The Closers - Michael Connelly Page 0,121

Instead he picked up the phone and woke up Muriel Verloren. He told her he was on his way.

36

BOSCH GOT TO THE SQUAD meeting at the Pacific Dining Car late because of traffic coming in from the Valley. Everyone was in a private area in the back of the restaurant. Most of them already had plates of food in front of them.

His excitement must have showed. Pratt interrupted a report from Tim Marcia to look at Bosch and say, “You either got lucky during the time you had off or you just don’t care about the deep shit we’re in here.”

“I got lucky,” Bosch said as he took the only empty chair and sat down. “But not in the way you mean. Raj Patel just pulled a palm print and two fingers off a wood slat that was beneath Rebecca Verloren’s bed.”

“That’s good,” Pratt said dryly. “What’s it mean?”

“It means that as soon as Raj runs it through the database we might have our killer.”

“How so?” Rider asked.

Bosch had never called her. He could already feel a hostile vibe from her.

“I didn’t want to wake you up,” Bosch said to her. Then to the others, he said, “I was looking through the original latents report in the murder book. I realized that they went in there for prints the day after the girl’s body was found. They never went back after it became a strong possibility that the abductor had come into the house earlier in the day when the garage was left open and hid somewhere until everybody was asleep.”

“So why the bed?” Pratt asked.

“The crime scene photos showed the ruffle at the foot of the bed had been pushed in. Like somebody had crawled underneath. They missed it because they weren’t looking for it.”

“Good work, Harry,” Pratt said. “If Raj gets a hit we change directions and move with it. All right, let’s get back to our reports. You can check with your partner on what you’ve missed so far.”

Pratt then turned to Robinson and Nord at the other end of the long table and said, “What did you come up with on the call for the tow truck?”

“Not a lot that helps,” Nord said. “Because the call was made after we had switched our monitoring to the line at the Burkhart property, we don’t have an audio recording of it. But we do have the pen registers and they show that the call came directly to Tampa Towing before being bounced over to the Triple A answering service. The call came from a pay phone outside the Seven-Eleven on Tampa by the freeway entrance. He probably made the call, then drove down the entrance and waited.”

“Prints on the phone?” Pratt asked.

“We asked Raj to take a look after he cleared the scene,” Robinson said. “The phone had been wiped.”

“Figures,” Pratt said. “You talked to Triple A?”

“Yes. No help other than to say the caller was a male.”

He turned to Bosch.

“You have anything to add that your partner didn’t already tell us?”

“Probably just more of the same. Burkhart looks like he is clear on last night and he looks like he’s clear on Verloren as well.
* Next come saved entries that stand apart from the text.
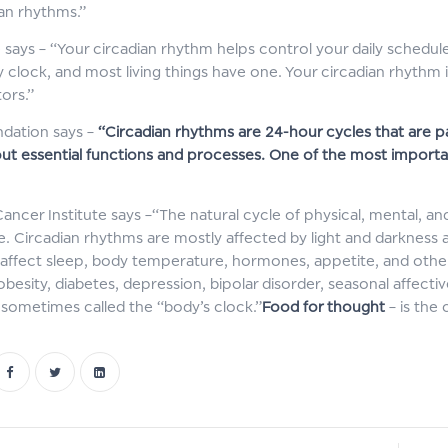
ian rhythms.”
e says – “Your circadian rhythm helps control your daily schedule
clock, and most living things have one. Your circadian rhythm is 
ors.”
dation says –
“Circadian rhythms are 24-hour cycles that are pa
out essential functions and processes. One of the most import
Cancer Institute says –“The natural cycle of physical, mental, 
e. Circadian rhythms are mostly affected by light and darkness an
affect sleep, body temperature, hormones, appetite, and othe
obesity, diabetes, depression, bipolar disorder, seasonal affecti
 sometimes called the “body’s clock.”
Food for thought
– is the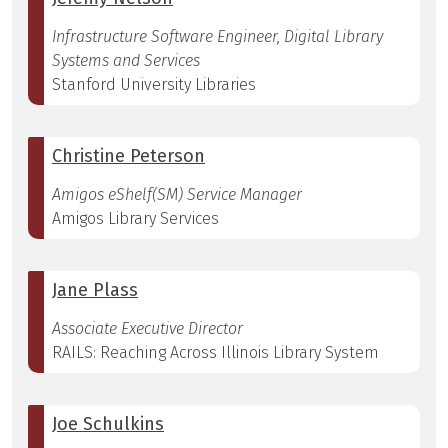
Infrastructure Software Engineer, Digital Library
Systems and Services
Stanford University Libraries
Christine Peterson
Amigos eShelf(SM) Service Manager
Amigos Library Services
Jane Plass
Associate Executive Director
RAILS: Reaching Across Illinois Library System
Joe Schulkins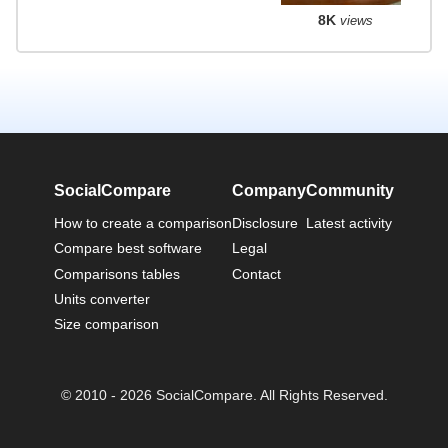
8K
views
SocialCompare
Company
Community
How to create a comparison
Disclosure
Latest activity
Compare best software
Legal
Comparisons tables
Contact
Units converter
Size comparison
© 2010 - 2026 SocialCompare. All Rights Reserved.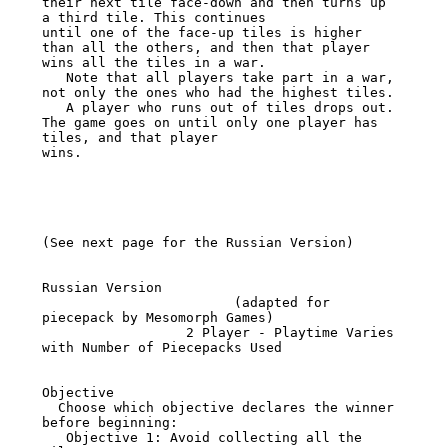
their next tile face-down and then turns up 
a third tile. This continues

until one of the face-up tiles is higher 
than all the others, and then that player 
wins all the tiles in a war.

   Note that all players take part in a war, 
not only the ones who had the highest tiles.

   A player who runs out of tiles drops out. 
The game goes on until only one player has 
tiles, and that player

wins.

(See next page for the Russian Version)

Russian Version

                        (adapted for 
piecepack by Mesomorph Games)

                  2 Player - Playtime Varies 
with Number of Piecepacks Used

Objective

  Choose which objective declares the winner 
before beginning:

   Objective 1: Avoid collecting all the 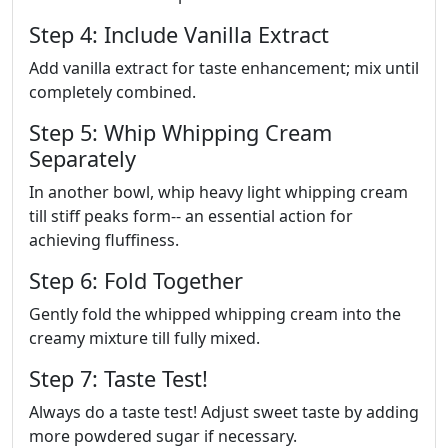
Step 4: Include Vanilla Extract
Add vanilla extract for taste enhancement; mix until
completely combined.
Step 5: Whip Whipping Cream
Separately
In another bowl, whip heavy light whipping cream
till stiff peaks form-- an essential action for
achieving fluffiness.
Step 6: Fold Together
Gently fold the whipped whipping cream into the
creamy mixture till fully mixed.
Step 7: Taste Test!
Always do a taste test! Adjust sweet taste by adding
more powdered sugar if necessary.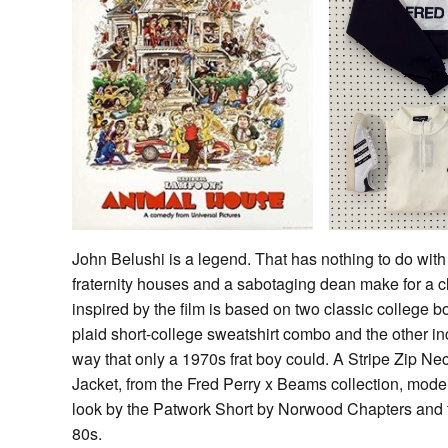
John Belushi is a legend. That has nothing to do with 
fraternity houses and a sabotaging dean make for a c
inspired by the film is based on two classic college boy
plaid short-college sweatshirt combo and the other inc
way that only a 1970s frat boy could. A Stripe Zip Ne
Jacket, from the Fred Perry x Beams collection, modern
look by the Patwork Short by Norwood Chapters an
80s.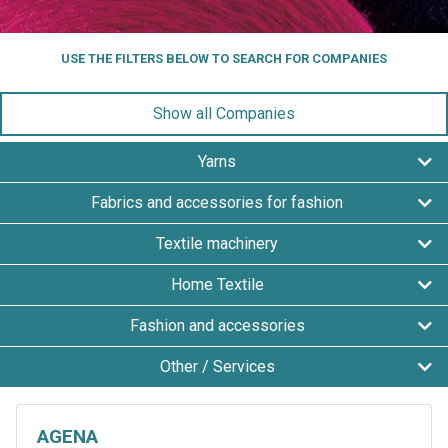
USE THE FILTERS BELOW TO SEARCH FOR COMPANIES
Show all Companies
Yarns
Fabrics and accessories for fashion
Textile machinery
Home Textile
Fashion and accessories
Other / Services
AGENA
Both nights he happened to be under LAPD surveillance.”

Rider gave him her knotted-brow look. He had even more information she didn’t know. He looked away.

“Well, that’s just perfect,” Pratt said. “So who, what and where does that leave us, people?”

“Well, basically, our newspaper plant backfired,” Rider said. “It may have worked in terms of getting Mackey to want to talk about Verloren, but he never got the chance. Somebody else saw the story.”

“That somebody being the actual killer,” Pratt said.

“Exactly,” Rider said. “The person Mackey helped and/or gave the gun to seventeen years ago. That person also saw the story and knew it wasn’t his blood on the gun, so that meant it had to be Mackey’s. He knew Mackey was the link to him, so Mackey had to go.”

“So how did he set it up?” Pratt asked.

“He was either smart enough to figure the story was a plant and we were watching Mackey, or he just figured the best way to get to Mackey was the way he did it. Get him out there alone. Like I said, he was smart. He picked a time and place that would result in Mackey being alone and vulnerable. On that entrance ramp you are up above the freeway. Even with the tow truck’s lights on, nobody would see up there.”